Year: 2012 | Volume: 9 | Issue: 2 | Page No.: 115-122
DOI: 10.3923/je.2012.115.122
Effects of Organic Extracts of Bursera copallifera and B. lancifolia Leaves in the Development of Spodoptera frugiperda
Rene Cardenas, Jose de Jesus Reguera Serrano, Enrique Llanos-Romero, Eva Aguirre-Hernandez, Josefina Herrera-Santoyo, Beatriz Zuniga, Beatriz Rodarte, Luisa Alba-Lois and Patricia Guevara-Fefer

Abstract: The genus Bursera has worldwide presence, some of its representative species are distributed in México, where are locally used as insecticides. Phytochemical studies of Bursera species have mentioned the presence of terpenoids, flavonoids and lignans. The plants extracts have been shown to possess a range of biological activities. Within the search of natural products with activity on insects, organic extracts (hexane, ethyl acetate and methanol) of Bursera copallifera and B. lancifolia leaves were tested for its effect on Spodoptera frugiperda development and acetylcholinesterase inhibitory activity. The extracts were analyzed by planar chromatography using reagents (anisaldehyde and natural products reagent) to detect specific groups of compounds. Neonate larvae of S. frugiperda were fed with insect diet mixed with extracts in a concentration of 1000 ppm. After seven days of the initial dosing, surviving larvae were weighed and its length measured. Administration of the hexane, ethyl acetate and methanol extracts from both species were correspondent with reduced larval weight and size.
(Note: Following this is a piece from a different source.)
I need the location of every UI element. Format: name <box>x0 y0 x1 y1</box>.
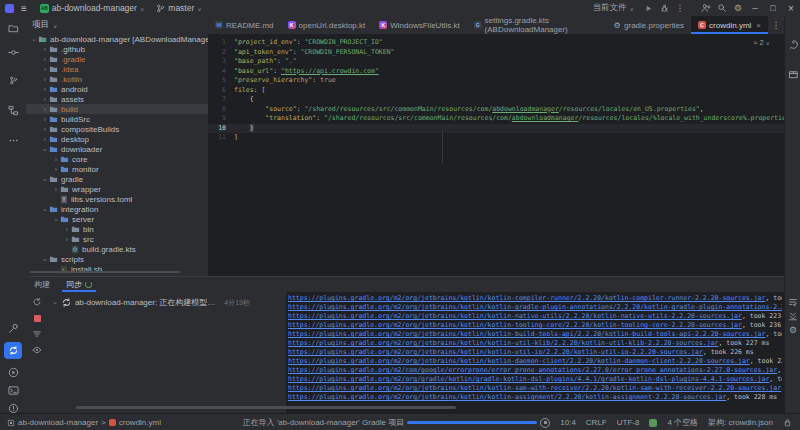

Insects treated with B. copallifera extracts were the most affected (73±0.005%, p<0.05 and 35±0.04% for weight and size reductions in ethyl acetate treatment). Acetylcholinesterase of S. frugiperda was inhibited in vitro to similar extent by methanol (IC50 367 μg mL-1) and ethyl acetate extracts (IC50 397 μg mL-1) from B. copallifera and B. lancifolia, respectively. Presence of terpenoids and flavonoids were confirmed after planar chromatography analysis. Results indicate that the extracts reduced larval growth and suggest that detected constituents may be partially responsible for the biological activity observed. Further studies on the physiological response when administered to insects and chemical characterization of the extracts are recommended.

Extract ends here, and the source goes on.